Each line from the one with "Events (873, 131)" through the last line below must be written out exactly. Do not copy pictures.

☆ ☆ ☆ ☆ ☆ ☆ ☆

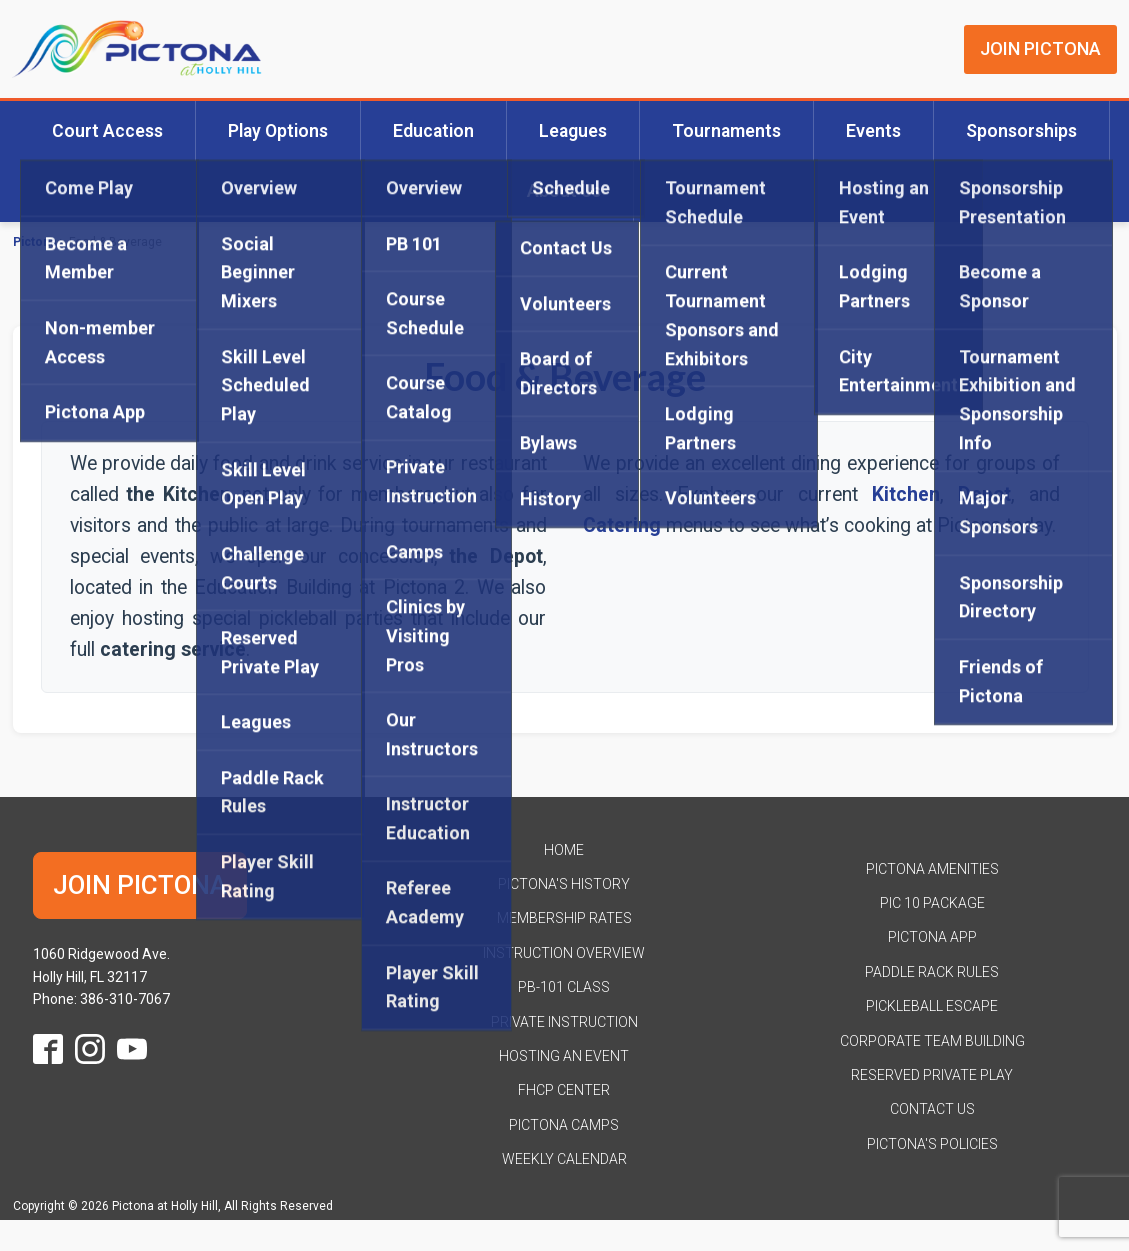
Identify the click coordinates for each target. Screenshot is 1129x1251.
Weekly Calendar (564, 1159)
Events (873, 131)
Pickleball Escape (932, 1006)
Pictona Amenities (932, 869)
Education (433, 131)
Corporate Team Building (932, 1041)
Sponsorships (1021, 131)
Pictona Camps (564, 1125)
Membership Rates (564, 918)
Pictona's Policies (932, 1144)
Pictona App (932, 937)
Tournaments (726, 131)
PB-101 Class (564, 987)
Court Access (107, 131)
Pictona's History (564, 884)
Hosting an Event (564, 1056)
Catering (622, 525)
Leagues (573, 131)
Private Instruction (564, 1022)
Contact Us (932, 1109)
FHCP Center (564, 1090)
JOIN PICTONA (1040, 48)
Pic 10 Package (932, 903)
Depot (984, 494)
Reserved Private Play (932, 1075)
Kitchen (906, 494)
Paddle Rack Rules (932, 972)
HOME (564, 850)
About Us (564, 191)
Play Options (278, 131)
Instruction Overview (564, 953)
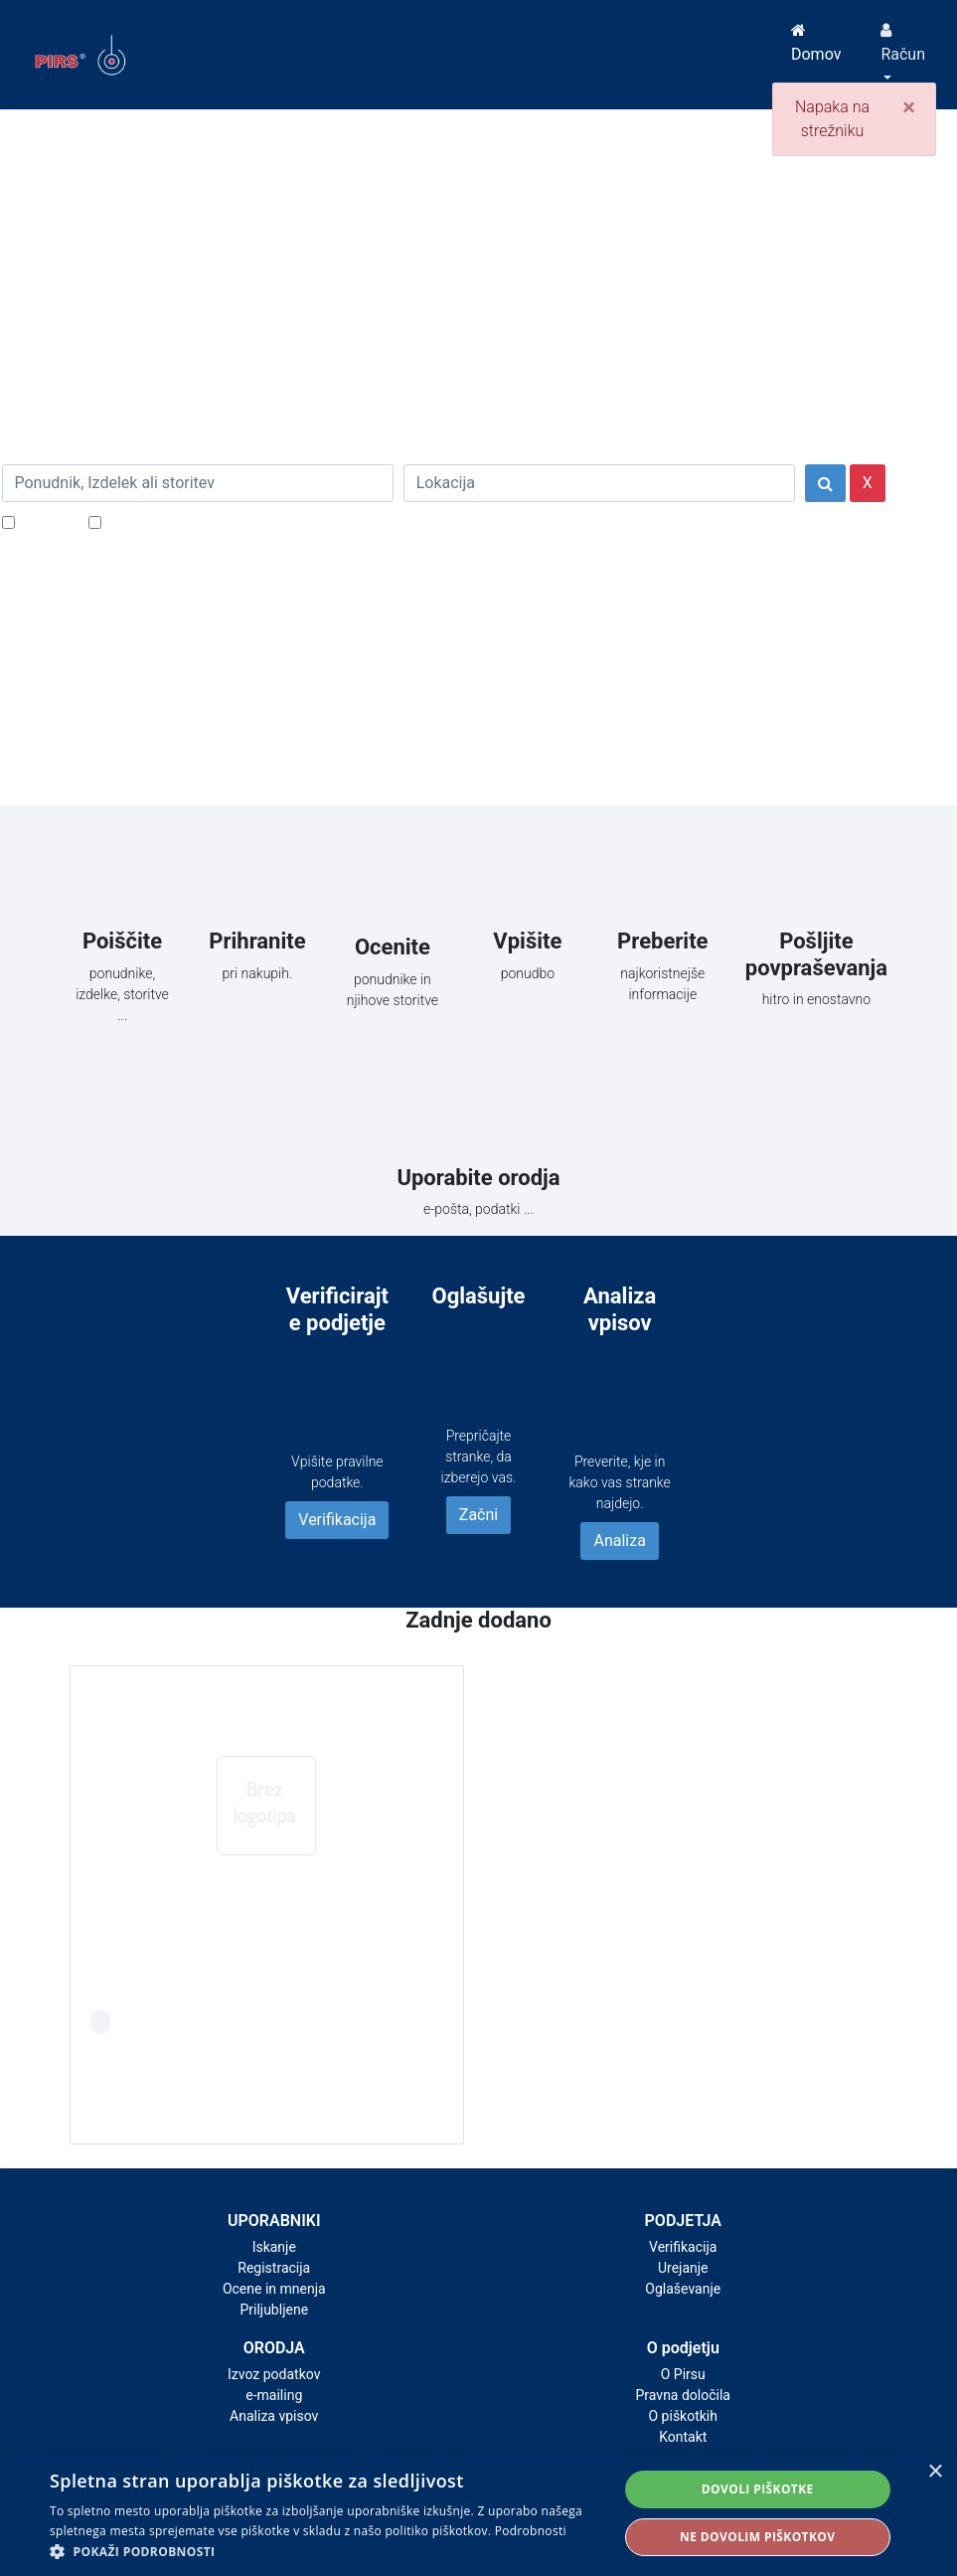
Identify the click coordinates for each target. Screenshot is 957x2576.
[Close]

☆ ☆ ☆ ☆ ☆ ☆ ☆

Result of this exercise:
Events (873, 131)
Pickleball Escape (932, 1006)
Pictona Amenities (932, 869)
Education (433, 131)
Corporate Team Building (932, 1041)
Sponsorships (1021, 131)
Pictona Camps (564, 1125)
Membership Rates (564, 918)
Pictona's Policies (932, 1144)
Pictona App (932, 937)
Tournaments (726, 131)
PB-101 Class (564, 987)
Court Access (107, 131)
Pictona's History (564, 884)
Hosting an Event (564, 1056)
Catering (622, 525)
Leagues (573, 131)
Private Instruction (564, 1022)
Contact Us (932, 1109)
FHCP Center (564, 1090)
JOIN PICTONA (1040, 48)
Pic 10 Package (932, 903)
Depot (984, 494)
Reserved Private Play (932, 1075)
Kitchen (906, 494)
Paddle Rack Rules (932, 972)
HOME (564, 850)
About Us (564, 191)
Play Options (278, 131)
Instruction Overview (564, 953)
Identify the click coordinates for each target. Screenshot is 957x2576.
[Close]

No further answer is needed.